Page Ranges

In my earlier post on interviewing, I discussed aspects of a coding interview question that I thought provided better signal on the candidate than algorithmic-focused questions. In this post, I’ll provide an example fairly open-ended interview question, a solution, and a transcript between the interviewer and interviewee as an example for analyzing signal.

Page Ranges, a Question

When a user prints a document, they might not want to print every page. The user interface allows them to write a ‘page range specification’ to express the range of pages to print. For example, 1-3, 5 will print pages 1, 2, 3, and 5. Your task is to write code that will:

  1. Parse a string containing a page range specification
  2. Report if the string is valid or invalid
  3. Include functionality to report if a page should be printed or not

You do not need to write unit tests, debug your code, or write documentation.
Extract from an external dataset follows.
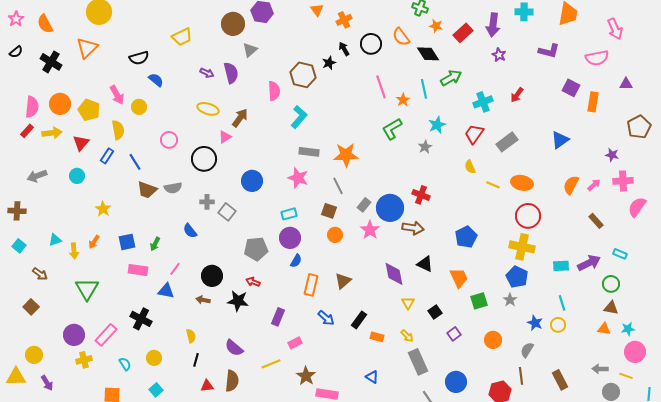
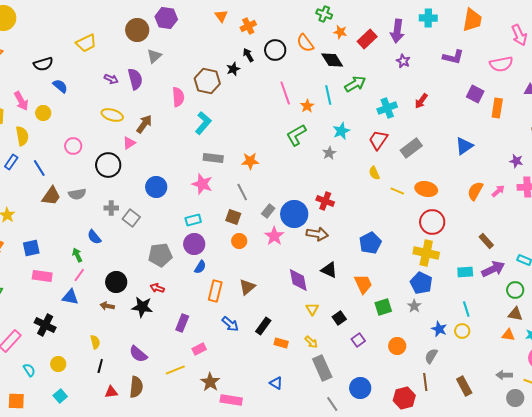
orange star: (346, 155) -> (250, 161), size x0.7
brown trapezoid: (147, 190) -> (51, 196), turned -75
brown rectangle: (596, 221) -> (486, 241), moved
green arrow: (155, 244) -> (77, 255), moved, turned 128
After you write your code, you will perform a code review of the code. Provide positive and negative feedback. Requirements, design, and implementation are all fair game.

Detailed Specs

Pages may be numbered from 1 to 999999. Your program may be given the maximum number of pages within the document, which will not exceed 999999.

Ranges are inclusive, i.e. 1-3 means print page 1, 2, and 3.

A valid specification string will only contain white space, digits, and commas. Commas separate ranges only; numbers do not include separators.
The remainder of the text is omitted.